A lot of people like to argue that Ahmaud Arbery‘s case proves justice can be served in cases where racist white men kill unarmed Black people after Arbery’s killers were all convicted and given life sentences.
Those people forget that it almost wasn’t so. They forget that it took more than two months for anyone to be arrested for Arbery’s killing. They forget that local authorities did their damndest to sweep the case under the rug. They forget that Waycross Judicial Circuit District Attorney George Barnhill, who ultimately recused himself from the case, initially determined that Greg and Travis McMiceal “were following, in ‘hot pursuit,’ a burglary suspect, with solid first-hand probable cause, in their neighborhood, and asking/ telling him to stop,” and he referred to Arbery as a “criminal suspect.” They forget that Barnhill was called in by former Brunswick Judicial Circuit District Attorney Jackie Johnson, who was indicted last year after being accused of aiding Greg McMichael, who worked in her office until 2019, in avoiding arrest along with Travis.
Well, now, 15 months after Johnson’s indictment, the former prosecutor has finally received her court date. According to the Associated Press, on Tuesday, Superior Court Judge John R. Turner scheduled Johnson’s arraignment for Dec. 29.
As previously reported, Johnson was charged with hindering the police investigation into Arbery’s killing in September of last year after prosecutors said Greg called her directly after the shooting and Johnson responded by showing “favor and affection” toward Greg and interfered with police by “directing that Travis McMichael should not be placed under arrest.”

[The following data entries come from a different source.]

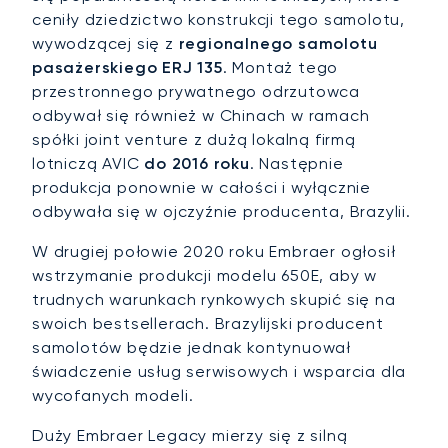
ceniły dziedzictwo konstrukcji tego samolotu,
wywodzącej się z
regionalnego samolotu
pasażerskiego ERJ 135
. Montaż tego
przestronnego prywatnego odrzutowca
odbywał się również w Chinach w ramach
spółki joint venture z dużą lokalną firmą
lotniczą AVIC
do 2016 roku
. Następnie
produkcja ponownie w całości i wyłącznie
odbywała się w ojczyźnie producenta, Brazylii.
W drugiej połowie 2020 roku Embraer ogłosił
wstrzymanie produkcji modelu 650E, aby w
trudnych warunkach rynkowych skupić się na
swoich bestsellerach. Brazylijski producent
samolotów będzie jednak kontynuował
świadczenie usług serwisowych i wsparcia dla
wycofanych modeli.
Duży Embraer Legacy mierzy się z silną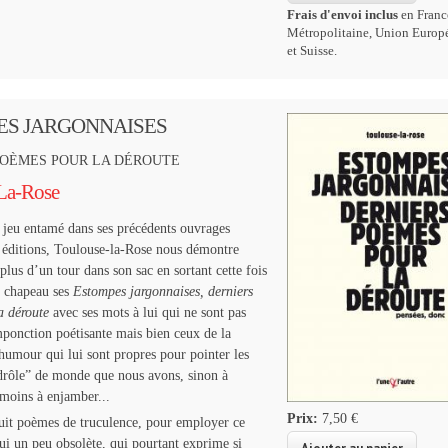
Frais d'envoi inclus
en Franc
Métropolitaine, Union Europ
et Suisse.
ES JARGONNAISES
POÈMES POUR LA DÉROUTE
La-Rose
 jeu entamé dans ses précédents ouvrages
 éditions, Toulouse-la-Rose nous démontre
plus d’un tour dans son sac en sortant cette fois
n chapeau ses
Estompes jargonnaises, derniers
a déroute
avec ses mots à lui qui ne sont pas
ponction poétisante mais bien ceux de la
l’humour qui lui sont propres pour pointer les
drôle” de monde que nous avons, sinon à
moins à enjamber...
Prix:
7,50 €
uit poèmes de truculence, pour employer ce
i un peu obsolète, qui pourtant exprime si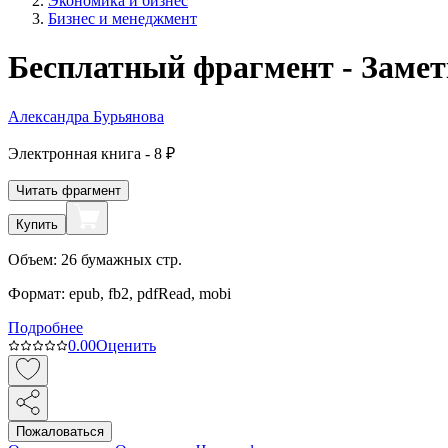
Экономика и бизнес
Бизнес и менеджмент
Бесплатный фрагмент - Замет
Александра Бурьянова
Электронная
книга -
8 ₽
Читать фрагмент
Купить
Объем:
26
бумажных стр.
Формат:
epub, fb2, pdfRead, mobi
Подробнее
0.0
0
Оценить
Пожаловаться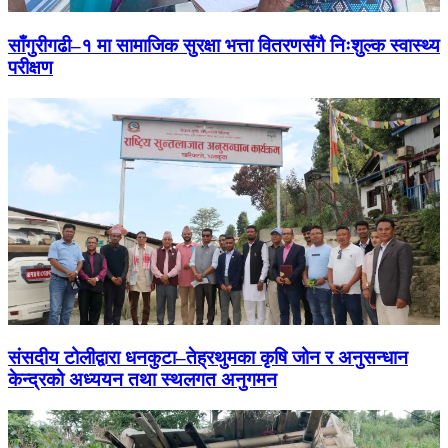
साँगुरीगढी–१ मा सामाजिक सुरक्षा भत्ता वितरणसँगै निःशुल्क स्वास्थ्य
परीक्षण
संसदीय टोलीद्वारा धनकुटा–तेह्रथुमका कृषि जोन र अनुसन्धान
केन्द्रको अध्ययन तथा स्थलगत अनुगमन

In fact, according to AP, prosecutors listed a total of 16 calls between Greg and Johnson that allegedly occurred in the days and weeks following the shooting.
When Johnson appears in court, she will have a chance to enter a plea after the charges are formally presented, and Turner said he will also hear arguments regarding pending legal motions, which include a request by Johnson’s attorneys to have one of the charges dismissed.
Finding justice for Ahmaud Arbery has been a long uphill battle that started with a months-long struggle to get anyone arrested for the murder at all. If not for video footage of the shooting and public outcry to have the killers brought to justice, Arbery’s case would likely have been lost under the heel of local cronies in law enforcement who were willing to scratch the McMichael’s backs and let them skate on a heinous hate crime.
It proves that regardless of how many involved get charged and convicted, Arbery’s case is not one that should prompt complacency in regard to how racial justice is handled in America.
Justice almost didn’t happen at all in this case, and we’re still waiting for it to come to completion.